Wherein: A is an oxygen atom, a sulfur atom or a selenium atom; X 'is optionally substituted C ₁ ~C ₃ alkyl group, a substituted or unsubstituted C ₂ ~ C ₃ alkenyl group, a substituted or unsubstituted C ₂ ~C ₃ alkynyl group, a substituted or unsubstituted amino group, a sulfur atom, or An oxygen atom; Y represents an oxygen atom, a sulfur atom or NH; B represents a hydrogen atom or a halogen atom; C represents a hydrogen atom, a halogen atom or a substituted or unsubstituted C ₁ -C ₆ alkyl group; And R ₆ represents a moiety which is bonded to a hydrogen atom or CO ₂ to form a hydrolyzable ester group. 37. A compound according to claim 36, wherein A is a sulfur atom; X 'is CH ₂ ; Y is a sulfur atom; B is a hydrogen atom; C is a hydrogen atom; And R ₆ is a hydrogen atom, a C ₁ -C ₆ alkyl group, a hydroxyalkyl group, an alkylaryl group or an arylalkyl group. 37. The compound of claim 36, wherein the compound is methyl- [2- (2-amino-4-oxo-4,6,7,8-tetrahydro-3H-pyrimido [5,4-6] [1 , 4] thiazin-6-yl) -ethyl] -2,5-thienoate. A compound represented by the following formula (XII). Formula XII "

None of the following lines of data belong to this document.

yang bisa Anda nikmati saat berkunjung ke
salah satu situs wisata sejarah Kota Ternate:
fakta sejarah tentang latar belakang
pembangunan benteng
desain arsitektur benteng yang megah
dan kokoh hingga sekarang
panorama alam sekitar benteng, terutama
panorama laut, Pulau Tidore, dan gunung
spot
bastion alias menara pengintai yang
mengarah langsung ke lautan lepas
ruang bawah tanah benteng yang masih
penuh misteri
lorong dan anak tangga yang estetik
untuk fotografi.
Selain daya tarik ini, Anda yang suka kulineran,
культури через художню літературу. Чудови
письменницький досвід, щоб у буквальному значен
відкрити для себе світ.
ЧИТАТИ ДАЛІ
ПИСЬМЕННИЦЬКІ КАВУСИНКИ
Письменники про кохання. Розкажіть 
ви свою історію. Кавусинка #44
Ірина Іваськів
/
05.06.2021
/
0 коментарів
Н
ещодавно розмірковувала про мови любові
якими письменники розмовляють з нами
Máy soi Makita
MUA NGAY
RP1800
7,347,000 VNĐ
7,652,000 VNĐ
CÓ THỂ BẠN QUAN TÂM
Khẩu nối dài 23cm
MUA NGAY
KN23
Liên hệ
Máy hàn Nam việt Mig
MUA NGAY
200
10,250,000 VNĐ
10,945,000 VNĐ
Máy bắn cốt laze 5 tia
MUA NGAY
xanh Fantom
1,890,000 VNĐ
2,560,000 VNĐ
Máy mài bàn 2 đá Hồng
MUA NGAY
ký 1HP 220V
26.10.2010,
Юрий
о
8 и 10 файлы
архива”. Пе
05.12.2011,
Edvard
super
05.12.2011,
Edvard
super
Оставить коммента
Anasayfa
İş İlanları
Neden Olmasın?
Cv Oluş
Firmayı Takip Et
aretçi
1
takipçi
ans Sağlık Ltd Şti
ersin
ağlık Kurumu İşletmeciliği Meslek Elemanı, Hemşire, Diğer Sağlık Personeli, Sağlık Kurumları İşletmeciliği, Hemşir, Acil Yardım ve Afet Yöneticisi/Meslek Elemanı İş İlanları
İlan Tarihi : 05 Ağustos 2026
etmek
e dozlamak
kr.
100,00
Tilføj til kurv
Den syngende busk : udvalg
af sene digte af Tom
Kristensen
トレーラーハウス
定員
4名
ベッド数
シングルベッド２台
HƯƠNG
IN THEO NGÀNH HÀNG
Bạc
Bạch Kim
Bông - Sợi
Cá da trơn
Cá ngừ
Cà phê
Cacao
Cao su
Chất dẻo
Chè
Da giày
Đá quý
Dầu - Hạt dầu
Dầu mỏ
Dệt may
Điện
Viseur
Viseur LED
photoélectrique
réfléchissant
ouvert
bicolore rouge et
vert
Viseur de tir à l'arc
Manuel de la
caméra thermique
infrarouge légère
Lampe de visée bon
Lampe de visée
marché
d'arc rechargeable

Wherein: A is an oxygen atom, a sulfur atom or a selenium atom: X 'is a substituted or unsubstituted C ₁ -C ₃ alkyl group, a substituted or unsubstituted C ₂ -C ₃ alkenyl group, a substituted or unsubstituted C ₂ A -C ₃ alkynyl group, a substituted or unsubstituted amino group, a sulfur atom or an oxygen atom; Y represents an oxygen atom, a sulfur atom or NH; B represents a hydrogen atom or a halogen atom, and C represents a hydrogen atom, a halogen atom or a substituted or unsubstituted C _{1 to} C ₆ alkyl group. 40. The compound of claim 39, wherein A is a sulfur atom; X 'is CH ₂ ; And Y is a sulfur atom. 40. The compound of claim 39, wherein the compound is [2- (2-amino-4-oxo-4,6,7,8-tetrahydro-3H-pyrimido [5,4-6] [1,4 ] Thiazin-6-yl) -ethyl] -2,5-thienoic acid. A compound represented by the following formula.

The compound according to claim 42 is optically active. The compound according to claim 43 is represented by the following formula.

The compound according to claim 43 is represented by the following formula.